EDİRNE
Yollar bomboştu. Şehrin karmaşasından, asfalttan buhar çıkarırcasına yakan boğucu havasından, sıkışık mı sıkışık trafiğinden kaçıyorduk. Yer yer ayçiçeği tarlalarının, yer yer yemyeşil ağaçların fon oluşturduğu boş yollarda kaymak gibi giden arabamızın içinden çevreyi büyük bir mutlulukla seyrediyordum.
Sabah çok erken bir saatte yola çıkmıştık. Hedefimiz, İstanbul’dan hızla ayrılıp Edirne’nin açtığı kucakta kahvaltı yapmaktı. Trafik açık olunca ve fonda da sevdiğimiz şarkılar çalınca Edirne’ye nasıl bu kadar çabuk vardığımızı anlamamıştık.
Karaağaç’a gidip, Meriç Nehri’nin kıyısında kahvaltı yapmak üzere şehir merkezine girdik. Hiçbir yerde Karaağaç tabelası yoktu. Bu, büyük bir eksiklikti. Neyse teknoloji, yardımcımız olurdu. Navigasyona Karaağaç’ı hedef konum olarak gösterdik ama o da ne! Sağ kulağımızı sol elimizle gösterdiğimizden haberimiz yoktu.

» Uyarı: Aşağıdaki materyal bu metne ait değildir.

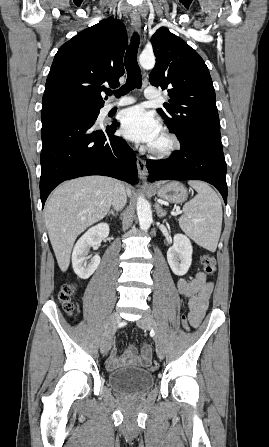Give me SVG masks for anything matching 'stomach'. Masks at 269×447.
<instances>
[{
	"instance_id": "0dacf381",
	"label": "stomach",
	"mask_w": 269,
	"mask_h": 447,
	"mask_svg": "<svg viewBox=\"0 0 269 447\" xmlns=\"http://www.w3.org/2000/svg\"><path fill=\"white\" fill-rule=\"evenodd\" d=\"M158 198L172 202V204H183L187 200V190L180 182H159L154 184Z\"/></svg>"
}]
</instances>
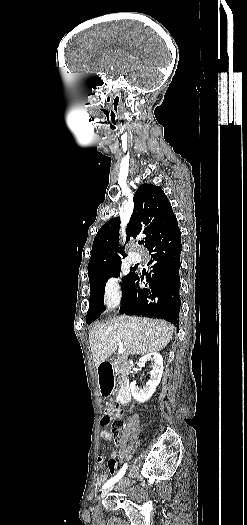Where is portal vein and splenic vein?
I'll list each match as a JSON object with an SVG mask.
<instances>
[{"label":"portal vein and splenic vein","instance_id":"obj_1","mask_svg":"<svg viewBox=\"0 0 247 525\" xmlns=\"http://www.w3.org/2000/svg\"><path fill=\"white\" fill-rule=\"evenodd\" d=\"M125 349L123 347H119L118 355H122L124 353Z\"/></svg>","mask_w":247,"mask_h":525}]
</instances>
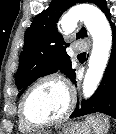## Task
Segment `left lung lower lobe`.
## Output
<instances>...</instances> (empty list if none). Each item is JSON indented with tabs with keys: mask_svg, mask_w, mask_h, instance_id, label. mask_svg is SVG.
<instances>
[{
	"mask_svg": "<svg viewBox=\"0 0 116 134\" xmlns=\"http://www.w3.org/2000/svg\"><path fill=\"white\" fill-rule=\"evenodd\" d=\"M105 15L110 20L109 10L105 12ZM110 25L113 32V44L102 81L89 99L82 100L80 105L77 104L70 118L100 112L116 119V27L112 22ZM75 76L71 79L74 83H76Z\"/></svg>",
	"mask_w": 116,
	"mask_h": 134,
	"instance_id": "obj_1",
	"label": "left lung lower lobe"
}]
</instances>
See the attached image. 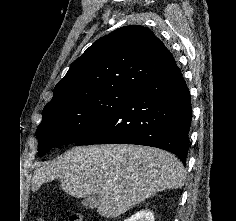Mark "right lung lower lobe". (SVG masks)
Here are the masks:
<instances>
[{
  "instance_id": "right-lung-lower-lobe-1",
  "label": "right lung lower lobe",
  "mask_w": 236,
  "mask_h": 221,
  "mask_svg": "<svg viewBox=\"0 0 236 221\" xmlns=\"http://www.w3.org/2000/svg\"><path fill=\"white\" fill-rule=\"evenodd\" d=\"M191 118L190 93L175 63L139 87L132 97L75 144L152 146L176 154L185 164Z\"/></svg>"
}]
</instances>
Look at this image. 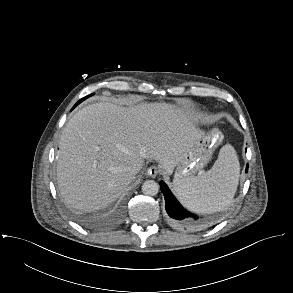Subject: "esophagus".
Segmentation results:
<instances>
[{"label": "esophagus", "instance_id": "esophagus-1", "mask_svg": "<svg viewBox=\"0 0 293 293\" xmlns=\"http://www.w3.org/2000/svg\"><path fill=\"white\" fill-rule=\"evenodd\" d=\"M159 168L157 166H151L148 170H147V174L149 176H151L152 178H155L158 173H159Z\"/></svg>", "mask_w": 293, "mask_h": 293}]
</instances>
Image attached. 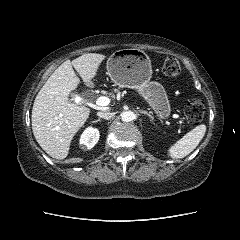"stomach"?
<instances>
[{
  "instance_id": "1",
  "label": "stomach",
  "mask_w": 240,
  "mask_h": 240,
  "mask_svg": "<svg viewBox=\"0 0 240 240\" xmlns=\"http://www.w3.org/2000/svg\"><path fill=\"white\" fill-rule=\"evenodd\" d=\"M107 72L116 85L139 91L158 117L164 119L170 115L166 91L160 83L151 81V60L142 50L127 48L115 51L107 61Z\"/></svg>"
}]
</instances>
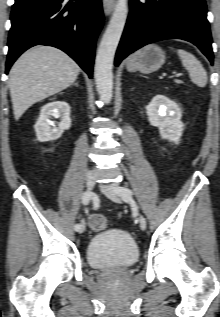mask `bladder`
Wrapping results in <instances>:
<instances>
[{"mask_svg": "<svg viewBox=\"0 0 220 317\" xmlns=\"http://www.w3.org/2000/svg\"><path fill=\"white\" fill-rule=\"evenodd\" d=\"M86 259L96 269H125L139 259V249L124 230L111 229L95 234L87 244Z\"/></svg>", "mask_w": 220, "mask_h": 317, "instance_id": "1", "label": "bladder"}]
</instances>
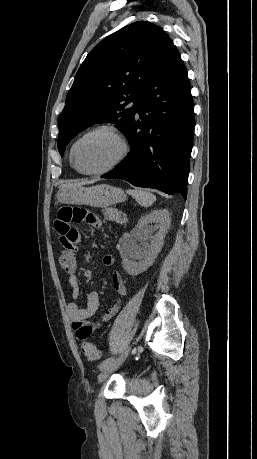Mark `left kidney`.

U dönüşü tarifini bilmeyen navigasyonun programlandığı üzere gittiği yoldan sapmayan rotası sayesinde şehir merkezinden çıktık, neredeyse Yunanistan sınırına gidiyorduk. Sınıra gitmişken de, “Bu kadar yol geldiniz, vizesiz – pasaportsuz buyurun geçin” demeyeceklerine göre başımızın çaresine bakmamız gerekiyordu!
Sonunda Karaağaç’ın yolunu bulduk. Ara sokaklara girdiğimizde bir zahmet Karaağaç tabelası koymuşlardı. Zaten o noktaya gelen, tabelasız da Karaağaç’ı bulabilirdi.
Meriç Nehri’nin toprak rengi suları çağlarken, farklı bir noktadan bakıldığında da suyun rengi kenarındaki ağaçların etkisiyle yeşil rengini alıyordu. Martılar nehrin kıyısını evleri bellemişler, orada toplaşıp, canları sıkıldıkça uçup tekrar nehre dönüyorlardı.
Nehrin kıyısı kahvaltı yapmak için birçok cafe ve restoranlarla doluydu. Osmanlı Dönemi’nden kalma taş köprüden geçtikten sonra nehrin kıyısındaki restoranlardan birine girdik. Asırlık çınarın gölgesinde, arada bir Meriç Nehri’nin çağlayışının sesini duyarak, torununa dua okuyan nenenin nefesi gibi hafif esintilerle uzunca bir süre kahvaltımızı yaptık.
Kara Tren Gecikir, Belki Hiç Gelmez!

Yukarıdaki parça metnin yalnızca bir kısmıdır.